Segment Start: Records for processing
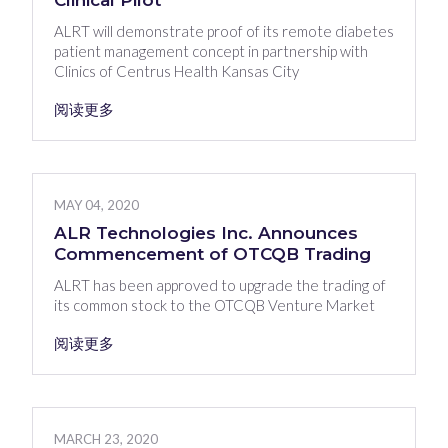
Clinical Pilot
ALRT will demonstrate proof of its remote diabetes
patient management concept in partnership with
Clinics of Centrus Health Kansas City
阅读更多
MAY 04, 2020
ALR Technologies Inc. Announces
Commencement of OTCQB Trading
ALRT has been approved to upgrade the trading of
its common stock to the OTCQB Venture Market
阅读更多
MARCH 23, 2020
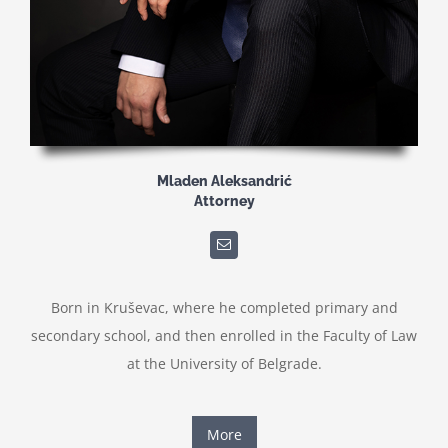
Mladen Aleksandrić
Attorney
Born in Kruševac, where he completed primary and
secondary school, and then enrolled in the Faculty of Law
at the University of Belgrade.
More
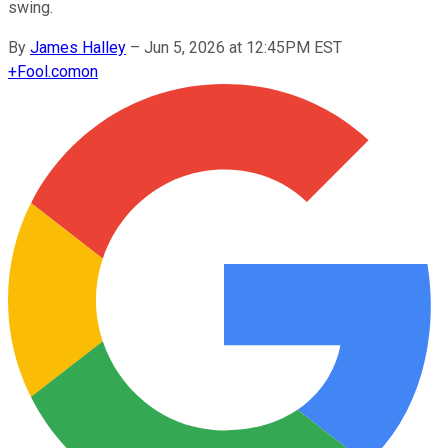
swing.
By
James Halley
–
Jun 5, 2026 at 12:45PM EST
+
Fool.com
on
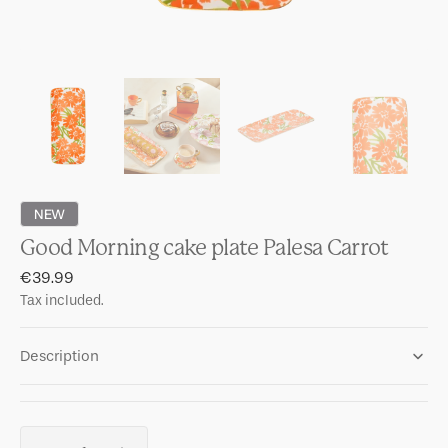
NEW
Good Morning cake plate Palesa Carrot
Regular
€39.99
price
Tax included.
Description
Quantity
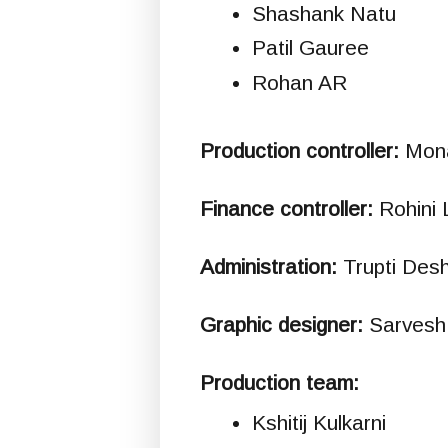
Shashank Natu
Patil Gauree
Rohan AR
Production controller:
Mona
Finance controller:
Rohini 
Administration:
Trupti Des
Graphic designer:
Sarvesh 
Production team:
Kshitij Kulkarni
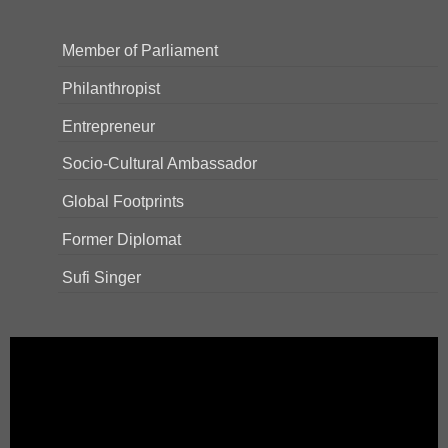
Member of Parliament
Philanthropist
Entrepreneur
Socio-Cultural Ambassador
Global Footprints
Former Diplomat
Sufi Singer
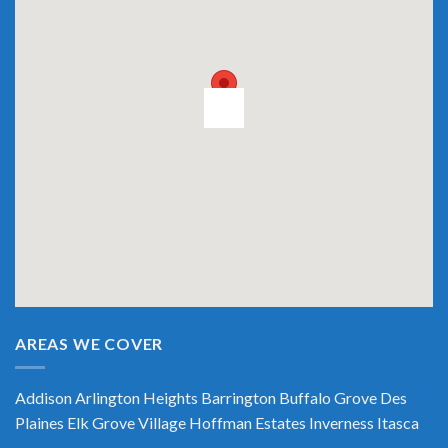
AREAS WE COVER
Addison
Arlington Heights
Barrington
Buffalo Grove
Des
Plaines
Elk Grove Village
Hoffman Estates
Inverness
Itasca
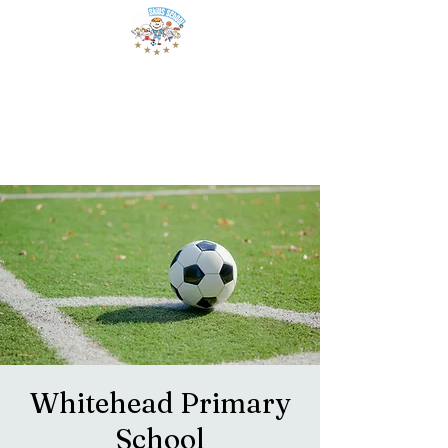
Whitehead Primary
School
Segment End: Records for processing
▶ Task details:
Without copying any picture, repeat all of the entries exactly.

▶ Answer box:
Clinical Pilot
ALRT will demonstrate proof of its remote diabetes
patient management concept in partnership with
Clinics of Centrus Health Kansas City
阅读更多
MAY 04, 2020
ALR Technologies Inc. Announces
Commencement of OTCQB Trading
ALRT has been approved to upgrade the trading of
its common stock to the OTCQB Venture Market
阅读更多
MARCH 23, 2020
Mladen Aleksandrić
Attorney
Born in Kruševac, where he completed primary and
secondary school, and then enrolled in the Faculty of Law
at the University of Belgrade.
More
swing.
By
James Halley
–
Jun 5, 2026 at 12:45PM EST
+
Fool.com
on
NEW
Good Morning cake plate Palesa Carrot
Regular
€39.99
price
Tax included.
Description
Quantity
Shashank Natu
Patil Gauree
Rohan AR
Production controller:
Mona
Finance controller:
Rohini 
Administration:
Trupti Des
Graphic designer:
Sarvesh 
Production team:
Kshitij Kulkarni
Member of Parliament
Philanthropist
Entrepreneur
Socio-Cultural Ambassador
Global Footprints
Former Diplomat
Sufi Singer
AREAS WE COVER
Addison
Arlington Heights
Barrington
Buffalo Grove
Des
Plaines
Elk Grove Village
Hoffman Estates
Inverness
Itasca
Whitehead Primary
School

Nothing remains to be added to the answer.